Als mein Vater und ich nach einer kalten Nacht wieder an userem Stammplatz unter den alten Buchen saßen und der aufgehenden Sonne dabei zusahen, wie sie den Nebel verscheuchte, sahen wir jemanden uns wohl Bekannten - die alte Dame. Wie auch gestern sagte sie nichts, sondern warf, ungelogen 10 Euro unseren ledernen Hut. Meinem Vater und mir blieb der Mund offen stehen und wir konnten nichts sagen, konnten die alte Frau mit ihren Mitleid erfüllten Augen nur ansehen und ihr ohne große Worte danken.

Als wir uns wieder etwas beruhigt hatten, war die Dame schon wieder um die Straßenecke unter den alten Buchen gebogen. Auch den Zehneuroschein steckte mein Vater behutsam beseite. Am nächsten Morgen saßen wir wieder dort und hoften, dass die alte, nette Dame wiederkommen würde, doch es kam niemand. Plötzlich stand mein Vater auf und sagte, er werde etwas zum Frühstück für uns besorgen - Er ginge nur kurz zum Bäcker, um uns zwei Brötchen mitzubringen. Außerdem für Janko ein wenig Dosenfleisch. Wasser sammelten wir in einer leeren Dose, die wir einstmals auf einem Marktpltz gefunden hatten. Dieses Wasser war hauptschächlich für Janko bestimmt. Wir tranken aus dem Brunnen in dr Nähe. Als mein Vater jedoch zu mir zürck kam, hielt er zwei Dosen Hundefutter, vier Körnerbrötchen und Aufstrich in der Hand.Die erste Frage, die mir durch den Kopf ging, war wo er das Geld herhatte.
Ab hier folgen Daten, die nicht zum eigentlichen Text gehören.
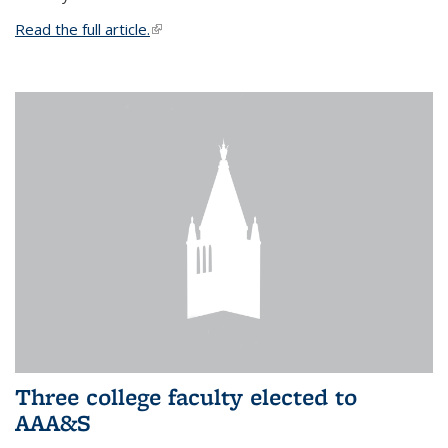
Read the full article.
(link is external)
Three college faculty elected to
AAA&S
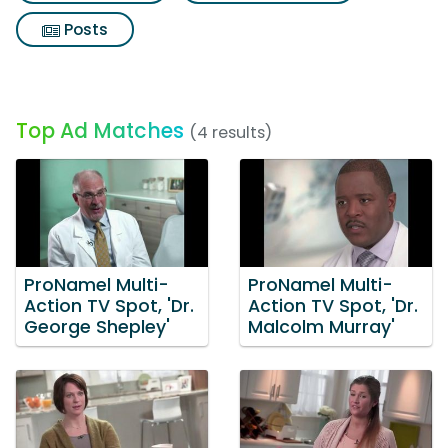
Posts
Top Ad Matches
(4 results)
ProNamel Multi-
ProNamel Multi-
Action TV Spot, 'Dr.
Action TV Spot, 'Dr.
George Shepley'
Malcolm Murray'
Als wenn mein Vater meine Gedanken gelesen hätte antwortete er: "Du kommst nie drauf, wer mir das hier bezalt hat." Ich konnte es mir schon denken, aber ich sagte nichts und lies ihn erzählen. Er fuhr fort: "Die alte Frau hat es getan. Gott segne diese Frau." Eigentlich mag ich den Spruch nicht, denn ich glaube nicht an Gott, sondern an Schicksal.
Also machten mein Vater und ich es uns gemütlich udn genossen die Brötchen, auch Janko schien glücklicher denn je zu sein, doch wir hoben jeweils ein Brötchen, etwas Aufstrich und eine Dose Hundefutter für den nächsten Morgen auf. Nur noch zwei Tage und dann würde Ostern sein, dachte ich mir. Mein Vater meinte, dass Ostern noch ein Wunder geschehen werde. Als ich ihn daraufhin frage, woher er das wisse, gab er mir keine Antwort. Er schien zu spüren, dass sich etwas verändern würde.
Am nächsten Morgen, es war der Tag vor Ostern und in der Stadt entsprechend viel los, wachten mein Vater und ich erfrischt auf. Die Nacht war nicht mehr so kalt gewesen und die Sonne stand schon hoch am Himmel. Wir hatten wohl gestern vergessen den Hut zu verstauen, aber es hatte in der Nacht nicht geregnet oder gestürmt, sodass der Hut nicht in Mitleidenschaft gezogen werden konnte. Außerdem war ja das Geld gut verstaut. Der Hut hätte also leer sein müssen. Falsch gedacht, denn in dem Hut lag jetzt ein Brief mit einem roten Siegel. Ich kann mich noch genau daran erinnern, wie ich den Brief öffnete und die blauen verschnörkelten Buchstaben ansah. Er war in Sütterlin-Schrift verfasst und ich konnte ihn nicht lesen, also bat ich meinen Vater. Er las:

Liebe Sabine, lieber Gregor,



ich habe gesehen wie schlecht es euch geht, nachdem meine Tochter nicht mehr bei euch ist und ihr eure Wohnung verloren habt. Ich habe euch die ganzen Jahre lang beobachtet, aber ich konnte euch nicht helfen, da es mir finanziell auch nicht gut ging. Sabine und du habt mich bisher jetzt nur zwei Mal gesehen, als ich euch etwas Geld zukommen lies. Ich möchte euch helfen, denn vor gut einem Monat, liebe Sabine, starb dein Großvater und hat mir sein Erspartes hinterlassen. Es ist alles organisiert, damit ihr wieder ein neues Leben anfangen könnt. Wenn ihr möchtet, können wir drei in meinem kleinen Gartenhäuschen noch viele Jahre zusammen verbringen. Wenn es euch
Recht ist, hole ich euch gegen 11 Uhr ab.



In Liebe Oma Frieda


Weder mein Vater noch ich vermochten etwas zu sagen. Wir fielen uns in die Arme und machten uns gleich daran unsere wenigen Habseligkeiten zusammenzupacken. Wir waren gerade fertig, als Frieda um die Straßenecke unter den alten Buchen gebogen kam und wir wussten, alles würde wieder gut werden.

Das war meine Geschichte.

Meine Oma ist der netteste Mensch, den man sich wünschen kann und sie hat tatsächlich ihr eigenes kleines Gartenhäuschen mit Küche, einem gemütlichen Wohnzimmer, zwei Schlafzimmern und ... ein Dach über dem Kopf.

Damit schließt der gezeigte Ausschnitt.